Real-World Frame Pacing and Subjective Experience
Average FPS only tells half the story. The 4090 delivers slightly smoother frametime consistency in raster-heavy AAA titles because of its enormous memory bandwidth headroom – in Cyberpunk traversal moments and texture streaming peaks the 4090 holds flatter frametimes than the 5080. The 5080 has a noticeable advantage in DLSS 4 Multi Frame Generation latency: the new Reflex 2.0 frame warp implementation on Blackwell genuinely feels more responsive than the equivalent Ada-only Frame Generation on the 4090. For pure single-player AAA experience, both cards deliver excellent results – the choice often comes down to whether you want raw raster muscle (4090) or feature polish (5080).
Final Verdict
The RTX 5080 is the wiser purchase at MSRP because of its modern feature stack, dramatically better efficiency, and significantly lower price.

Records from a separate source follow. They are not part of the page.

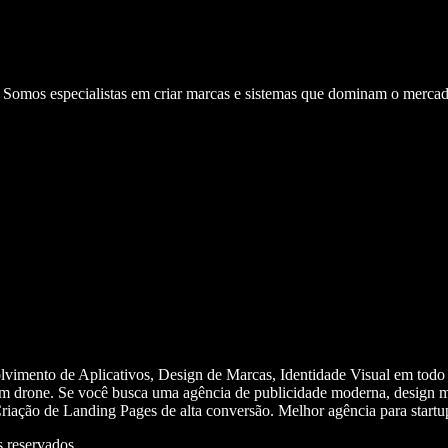
. Somos especialistas em criar marcas e sistemas que dominam o mercad
olvimento de Aplicativos, Design de Marcas, Identidade Visual em todo
m drone. Se você busca uma agência de publicidade moderna, design mi
iação de Landing Pages de alta conversão. Melhor agência para start
 reservados.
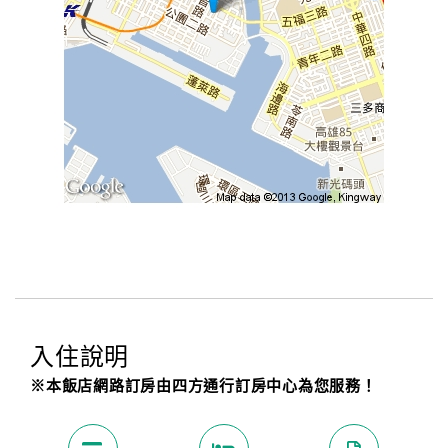
入住說明
※本飯店網路訂房由四方通行訂房中心為您服務！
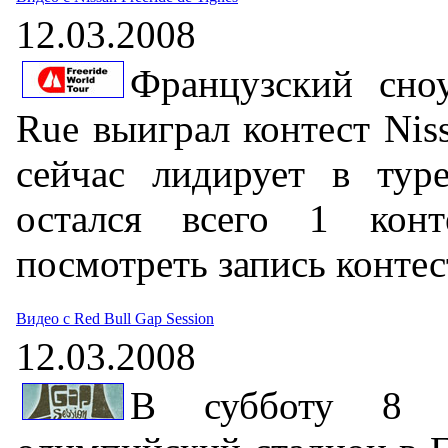
12.03.2008
Французский сноу
Rue выиграл контест Niss
сейчас лидирует в туре
остался всего 1 конт
посмотреть запись контес
Видео с Red Bull Gap Session
12.03.2008
В субботу 8 м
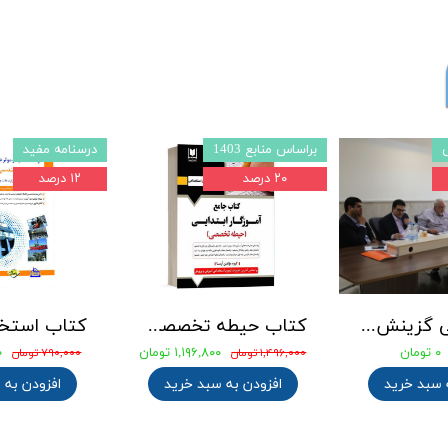
براساس منابع 1403
درسنامه مفید
۲۰ درصد
۱۲ درصد
جزوه طلایی گزینش استخدامی
کتاب حیطه تخصصی آزمون استخدامی آموزگار ابتدایی انتشارات آرسا
۰ تومان
۱,۱۹۶,۸۰۰ تومان
۰
۱,۴۹۶,۰۰۰ تومان
۷۹۰,۰۰۰ تومان
 سبد خرید
افزودن به سبد خرید
افزودن به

The RTX 4090 retains the raster crown and the VRAM crown but is now an enthusiast curiosity at new prices and only a smart buy in the used market. Anyone choosing between these two is in an enviable position – both cards crush 4K gaming. Decide on what matters more: peak raw raster and VRAM headroom (4090), or modern features and lower running costs (5080).